16Now, consider the phenomenon of referential transfer (Recanati, 2004 ; Predelli, 2005). In this phenomenon, a term is contextually given an extended meaning (in the case of a directly referential device, an extended referent) (Nunberg, 1979). Such a meaning differs from the meaning that the term standardly has, yet it is linked to that meaning via a certain pragmatic relation, such as e.g. a metonymical relation: say, the author-work relation, the customer-thing ordered relation, the possessor-thing possessed relation. Now, this phenomenon can be seen as a case in which pragmatically, there is a pre-semantic shift of one parameter of the narrow context that must be paired with a sentence for that sentence to get truth-conditions, For example, the agent parameter of that context is pre-semantically shifted to an item having a certain pragmatical relation (e.g., one of the three aforementioned kinds of relation) with the item constituting the standard meaning of the relevant expression involved, the indexical “I” in this case.

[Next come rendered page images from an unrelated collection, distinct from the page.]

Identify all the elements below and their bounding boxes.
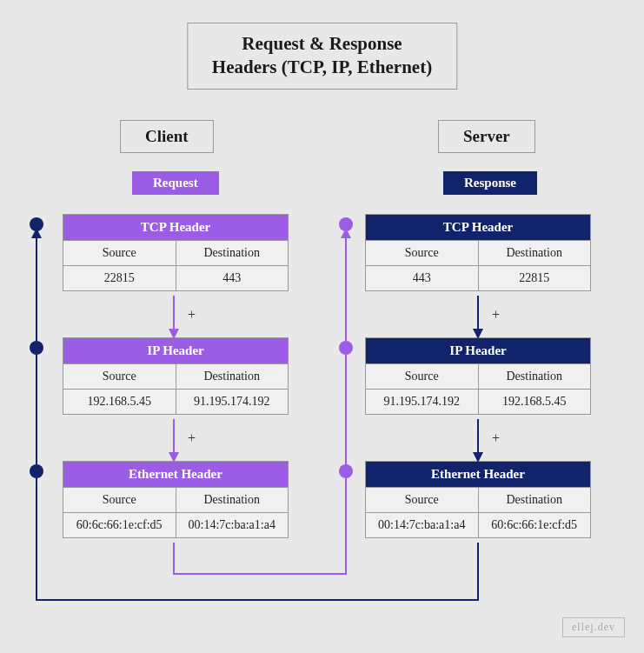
dot-icon xyxy=(30,464,43,478)
col-destination: Destination xyxy=(176,241,289,266)
col-source: Source xyxy=(63,241,176,266)
dot-icon xyxy=(339,464,353,478)
server-ethernet-header: Ethernet Header xyxy=(366,462,591,488)
client-ip-header: IP Header xyxy=(63,338,289,364)
server-ip-header: IP Header xyxy=(366,338,591,364)
col-source: Source xyxy=(366,241,479,266)
server-ethernet-table: Ethernet Header Source Destination 00:14… xyxy=(365,461,591,538)
client-ethernet-destination: 00:14:7c:ba:a1:a4 xyxy=(176,513,289,538)
title-line-1: Request & Response xyxy=(242,33,402,54)
server-ip-table: IP Header Source Destination 91.195.174.… xyxy=(365,337,591,415)
col-destination: Destination xyxy=(478,488,591,513)
plus-icon: + xyxy=(188,430,196,446)
client-tcp-table: TCP Header Source Destination 22815 443 xyxy=(63,214,289,291)
flow-arrows xyxy=(0,0,644,653)
col-source: Source xyxy=(63,364,176,390)
dot-icon xyxy=(339,341,353,355)
client-ethernet-table: Ethernet Header Source Destination 60:6c… xyxy=(63,461,289,538)
col-source: Source xyxy=(366,364,479,390)
col-source: Source xyxy=(63,488,176,513)
col-destination: Destination xyxy=(478,364,591,390)
plus-icon: + xyxy=(492,307,500,323)
client-ethernet-source: 60:6c:66:1e:cf:d5 xyxy=(63,513,176,538)
server-tcp-source: 443 xyxy=(366,266,479,291)
plus-icon: + xyxy=(188,307,196,323)
phase-response-label: Response xyxy=(443,171,537,195)
server-ethernet-destination: 60:6c:66:1e:cf:d5 xyxy=(478,513,591,538)
phase-request-label: Request xyxy=(132,171,219,195)
diagram-title: Request & Response Headers (TCP, IP, Eth… xyxy=(187,23,457,90)
dot-icon xyxy=(339,217,353,231)
title-line-2: Headers (TCP, IP, Ethernet) xyxy=(212,57,432,77)
dot-icon xyxy=(30,217,43,231)
role-server-label: Server xyxy=(438,120,535,153)
plus-icon: + xyxy=(492,430,500,446)
client-ip-destination: 91.195.174.192 xyxy=(176,390,289,415)
col-destination: Destination xyxy=(176,364,289,390)
server-tcp-destination: 22815 xyxy=(478,266,591,291)
server-ip-source: 91.195.174.192 xyxy=(366,390,479,415)
dot-icon xyxy=(30,341,43,355)
client-tcp-header: TCP Header xyxy=(63,215,289,241)
col-destination: Destination xyxy=(478,241,591,266)
client-ip-source: 192.168.5.45 xyxy=(63,390,176,415)
client-tcp-source: 22815 xyxy=(63,266,176,291)
client-ethernet-header: Ethernet Header xyxy=(63,462,289,488)
server-ethernet-source: 00:14:7c:ba:a1:a4 xyxy=(366,513,479,538)
server-ip-destination: 192.168.5.45 xyxy=(478,390,591,415)
col-source: Source xyxy=(366,488,479,513)
col-destination: Destination xyxy=(176,488,289,513)
client-ip-table: IP Header Source Destination 192.168.5.4… xyxy=(63,337,289,415)
server-tcp-table: TCP Header Source Destination 443 22815 xyxy=(365,214,591,291)
role-client-label: Client xyxy=(120,120,214,153)
attribution: ellej.dev xyxy=(562,617,625,637)
client-tcp-destination: 443 xyxy=(176,266,289,291)
server-tcp-header: TCP Header xyxy=(366,215,591,241)
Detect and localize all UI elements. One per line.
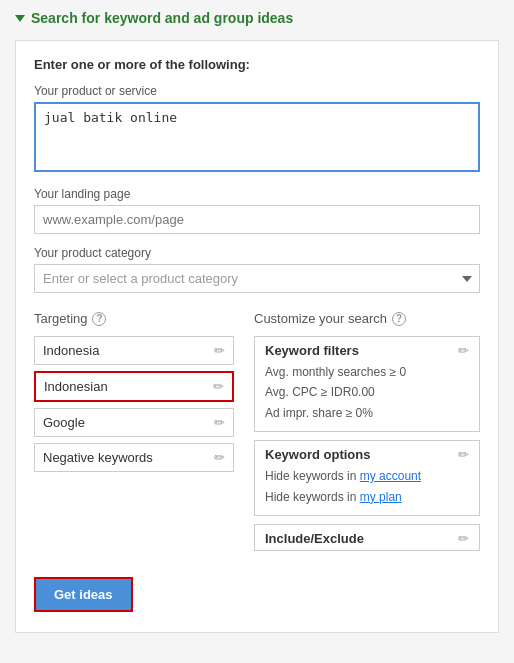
targeting-item-label: Google [43, 415, 85, 430]
keyword-options-box: Keyword options ✏ Hide keywords in my ac… [254, 440, 480, 516]
edit-icon[interactable]: ✏ [458, 531, 469, 546]
keyword-filters-header: Keyword filters ✏ [255, 337, 479, 362]
keyword-options-content: Hide keywords in my account Hide keyword… [255, 466, 479, 515]
my-account-link[interactable]: my account [360, 469, 421, 483]
edit-icon[interactable]: ✏ [214, 415, 225, 430]
keyword-options-title: Keyword options [265, 447, 370, 462]
targeting-item-indonesia[interactable]: Indonesia ✏ [34, 336, 234, 365]
customize-help-icon[interactable]: ? [392, 312, 406, 326]
keyword-filters-title: Keyword filters [265, 343, 359, 358]
targeting-help-icon[interactable]: ? [92, 312, 106, 326]
filter-line-1: Avg. monthly searches ≥ 0 [265, 362, 469, 382]
filter-line-3: Ad impr. share ≥ 0% [265, 403, 469, 423]
form-title: Enter one or more of the following: [34, 57, 480, 72]
include-exclude-title: Include/Exclude [265, 531, 364, 546]
keyword-filters-box: Keyword filters ✏ Avg. monthly searches … [254, 336, 480, 432]
keyword-options-header: Keyword options ✏ [255, 441, 479, 466]
product-textarea[interactable]: jual batik online [34, 102, 480, 172]
include-exclude-box: Include/Exclude ✏ [254, 524, 480, 551]
two-col-layout: Targeting ? Indonesia ✏ Indonesian ✏ Goo… [34, 311, 480, 559]
option-line-2: Hide keywords in my plan [265, 487, 469, 507]
edit-icon[interactable]: ✏ [458, 343, 469, 358]
collapse-icon [15, 15, 25, 22]
section-title: Search for keyword and ad group ideas [31, 10, 293, 26]
product-field-group: Your product or service jual batik onlin… [34, 84, 480, 175]
landing-input[interactable] [34, 205, 480, 234]
section-body: Enter one or more of the following: Your… [15, 40, 499, 633]
section-header[interactable]: Search for keyword and ad group ideas [15, 10, 499, 26]
targeting-item-negative-keywords[interactable]: Negative keywords ✏ [34, 443, 234, 472]
edit-icon[interactable]: ✏ [214, 343, 225, 358]
targeting-column: Targeting ? Indonesia ✏ Indonesian ✏ Goo… [34, 311, 234, 559]
targeting-item-label: Indonesia [43, 343, 99, 358]
category-select[interactable]: Enter or select a product category [34, 264, 480, 293]
category-select-wrapper: Enter or select a product category [34, 264, 480, 293]
my-plan-link[interactable]: my plan [360, 490, 402, 504]
targeting-item-label: Negative keywords [43, 450, 153, 465]
category-field-group: Your product category Enter or select a … [34, 246, 480, 293]
product-label: Your product or service [34, 84, 480, 98]
edit-icon[interactable]: ✏ [214, 450, 225, 465]
get-ideas-button[interactable]: Get ideas [34, 577, 133, 612]
targeting-item-indonesian[interactable]: Indonesian ✏ [34, 371, 234, 402]
keyword-filters-content: Avg. monthly searches ≥ 0 Avg. CPC ≥ IDR… [255, 362, 479, 431]
customize-column: Customize your search ? Keyword filters … [254, 311, 480, 559]
landing-label: Your landing page [34, 187, 480, 201]
landing-field-group: Your landing page [34, 187, 480, 234]
customize-title: Customize your search ? [254, 311, 480, 326]
category-label: Your product category [34, 246, 480, 260]
targeting-item-google[interactable]: Google ✏ [34, 408, 234, 437]
include-exclude-header: Include/Exclude ✏ [255, 525, 479, 550]
targeting-title: Targeting ? [34, 311, 234, 326]
edit-icon[interactable]: ✏ [458, 447, 469, 462]
option-line-1: Hide keywords in my account [265, 466, 469, 486]
filter-line-2: Avg. CPC ≥ IDR0.00 [265, 382, 469, 402]
edit-icon[interactable]: ✏ [213, 379, 224, 394]
targeting-item-label: Indonesian [44, 379, 108, 394]
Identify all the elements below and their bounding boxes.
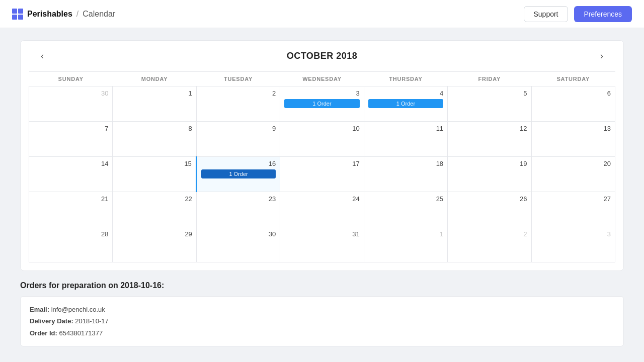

17In this respect, consider the sentence: (3) I’m parked out back,

18once uttered by Obama and once uttered by Trump. Here, the metonymical relation from the sentence’s utterer to the car she possesses makes it the case a certain pragmatic shift is settled before that the semantic value of the relevant token of “I” is computed. Under the metonymical relation linking utterers to their cars, the narrow-contextual referents of “I” in the above different utterances of (3) are neither Obama nor Trump, but the items that are metonymically related to them; namely, their respective cars. So, one gets that when paired, after the pre-semantic shift, with a narrow context of interpretation that has Obama’s car as its agent, (3) is true if and only if (iff) Obama’s car is so parked, and when paired, after the pre-semantic shift, with a narrow context of interpretation that has Trump’s car as its agent, (3) is true iff Trump’s car is so parked.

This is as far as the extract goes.